Billionaire Len Blavatnik’s Access Industries Holdings bought Warner Music in May 2011 for $1.3 billion. A Sony-led group that includes billionaire David Geffen agreed to pay $2.2 billion for EMI’s publishing unit in November, and Universal Music agreed to pay $1.9 billion for EMI’s recorded unit
“I would consider there’ll be an active bidding war for Virgin Records with interest from private equity and industry insiders like Warner Music,” Enders said.
Virgin Records was an early part of Branson’s Virgin empire, which today includes planes, trains, holidays and mobile phones. It began when Branson founded a mail-order business in 1970, selling records by mail. He opened his first Virgin Record Shop in 1971 on Oxford Street in London and in 1973 released Mike Oldfield’s album “Tubular Bells,” which appeared on the soundtrack of the film “The Exorcist.”

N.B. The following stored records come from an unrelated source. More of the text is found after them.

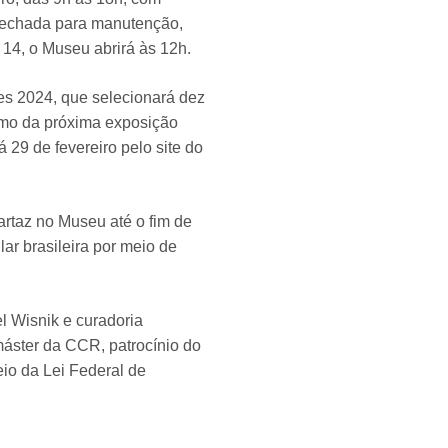
á fechada para manutenção,
14, o Museu abrirá às 12h.
es 2024, que selecionará dez
esmo da próxima exposição
 29 de fevereiro pelo site do
rtaz no Museu até o fim de
ar brasileira por meio de
l Wisnik e curadoria
máster da CCR, patrocínio do
io da Lei Federal de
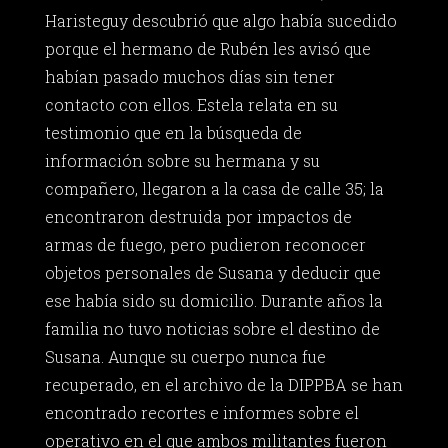
Haristeguy descubrió que algo había sucedido
porque el hermano de Rubén les avisó que
habían pasado muchos días sin tener
contacto con ellos. Estela relata en su
testimonio que en la búsqueda de
información sobre su hermana y su
compañero, llegaron a la casa de calle 35; la
encontraron destruida por impactos de
armas de fuego, pero pudieron reconocer
objetos personales de Susana y deducir que
ese había sido su domicilio. Durante años la
familia no tuvo noticias sobre el destino de
Susana. Aunque su cuerpo nunca fue
recuperado, en el archivo de la DIPPBA se han
encontrado recortes e informes sobre el
operativo en el que ambos militantes fueron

Universal may submit a proposal to the European Commission as soon as today, offering to sell off some business units in order to eliminate antitrust concerns about the EMI deal, according to two people familiar with the situation.
Universal’s offer would then be circulated to rivals and customers before the commission makes a decision to approve the deal.
At an Impala board meeting yesterday, members voted to keep opposing Universal Music’s purchase of EMI, citing competitive issues in digital and physical markets as well as “access to media exposure for new artists, as well as the foreclosure of independents when it comes to signing artists,” according to a statement today.
“Impala agrees that digital companies are giants and need proper regulation, but the problem is that excessive concentration in the music sector would help Universal mould services towards its own interests and obtain more than its fair share of exposure,” the group said.
A Universal spokesman declined to comment today.